Since the multiplication of a*b is the same as a+a+a+... repeated b times (and vice-versa), you can do something like this:
(I renamed your CanMultiple() function to isIntMultiplication(), since I think its more clear )
public boolean isIntMultiplication(int a, int b) {
// signs are not important in this context
a = Math.abs(a);
b = Math.abs(b);
// optimization: I want to calculate a*b as the sum of a by itself repeated b times, so make sure b is the smaller one
// i.e., 100*2 is calculated as 100+100 which is faster than summing 2+2+2+... a hundred times
if (b > a) { int swap = a; a = b; b = swap; }
int n = 0, total = a;
while(++n < b) {
if (total <= Integer.MAX_VALUE - a) {
total += a;
} else {
return false;
}
}
return true;
}
You see it in action:
// returns true, Integer.MAX_VALUE * 1 is still an int
isIntMultiplication(Integer.MAX_VALUE, 1);
// returns false, Integer.MAX_VALUE * 2 is a long
isIntMultiplication(Integer.MAX_VALUE, 2);
// returns true, Integer.MAX_VALUE/2 * 2 is still an int
isIntMultiplication(Integer.MAX_VALUE/2, 2);
// returns false, Integer.MAX_VALUE * Integer.MAX_VALUE is a long
isIntMultiplication(Integer.MAX_VALUE, Integer.MAX_VALUE);
This solution does not use long types, as required.

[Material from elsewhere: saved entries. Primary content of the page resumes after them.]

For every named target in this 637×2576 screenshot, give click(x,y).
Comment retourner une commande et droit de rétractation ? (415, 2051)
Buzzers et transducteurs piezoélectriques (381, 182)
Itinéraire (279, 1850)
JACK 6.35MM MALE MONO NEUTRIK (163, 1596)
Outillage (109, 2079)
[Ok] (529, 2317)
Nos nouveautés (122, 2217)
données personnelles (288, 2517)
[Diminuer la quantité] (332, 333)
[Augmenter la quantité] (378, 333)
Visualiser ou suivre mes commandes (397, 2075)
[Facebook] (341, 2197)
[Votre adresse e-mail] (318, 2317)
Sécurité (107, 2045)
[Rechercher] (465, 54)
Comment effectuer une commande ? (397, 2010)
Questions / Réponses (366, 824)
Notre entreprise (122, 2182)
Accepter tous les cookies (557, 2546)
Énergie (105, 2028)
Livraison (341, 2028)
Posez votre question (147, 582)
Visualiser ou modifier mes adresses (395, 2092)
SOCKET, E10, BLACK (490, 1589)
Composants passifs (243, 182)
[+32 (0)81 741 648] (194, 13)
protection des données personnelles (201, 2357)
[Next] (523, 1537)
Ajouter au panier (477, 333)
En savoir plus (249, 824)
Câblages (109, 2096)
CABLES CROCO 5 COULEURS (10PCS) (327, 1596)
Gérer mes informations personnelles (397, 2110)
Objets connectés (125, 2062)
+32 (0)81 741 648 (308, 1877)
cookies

Mathematically, the sum of the log-base-2 should be less than 232. Unfortunately, Math doesn't give us log base 2, but this is still simple enough:
static boolean canMultiply(int a, int b) {
return Math.log(Math.abs(a)) + Math.log(Math.abs(b)) <= Math.log(Integer.MAX_VALUE);
}
EDITED: Due to (fair) flak, how about this simple approach that addresses OP's question exactly?
static boolean canMultiply(int a, int b) {
return a == 0 || ((a * b) / a) == b;
}
If there's an overflow, dividing by the original number won't bring us back to starting number.
Importantly, this will work for longs, which can't be cast up.